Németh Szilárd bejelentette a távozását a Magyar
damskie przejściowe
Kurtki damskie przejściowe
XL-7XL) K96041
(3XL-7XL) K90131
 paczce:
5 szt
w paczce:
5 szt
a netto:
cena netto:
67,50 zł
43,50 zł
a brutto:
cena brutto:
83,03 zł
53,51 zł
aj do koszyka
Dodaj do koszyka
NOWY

#####

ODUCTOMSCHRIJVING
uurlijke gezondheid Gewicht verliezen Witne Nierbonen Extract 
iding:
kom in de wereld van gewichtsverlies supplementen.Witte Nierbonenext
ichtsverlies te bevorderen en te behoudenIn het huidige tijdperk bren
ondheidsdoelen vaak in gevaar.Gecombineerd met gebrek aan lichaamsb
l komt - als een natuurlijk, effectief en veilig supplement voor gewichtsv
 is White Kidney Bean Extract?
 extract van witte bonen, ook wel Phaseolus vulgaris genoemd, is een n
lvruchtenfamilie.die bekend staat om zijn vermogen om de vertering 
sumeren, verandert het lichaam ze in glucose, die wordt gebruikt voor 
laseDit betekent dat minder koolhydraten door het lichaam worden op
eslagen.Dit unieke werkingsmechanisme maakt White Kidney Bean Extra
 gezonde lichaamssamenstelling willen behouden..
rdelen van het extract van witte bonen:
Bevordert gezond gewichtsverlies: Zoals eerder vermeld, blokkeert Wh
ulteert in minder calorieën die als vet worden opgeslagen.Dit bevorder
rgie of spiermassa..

#####

_Exercise_
Among the lines of the data, some may contain the string "gewichtsverlies"; report how many, and nothing more.

_Exercise output_
2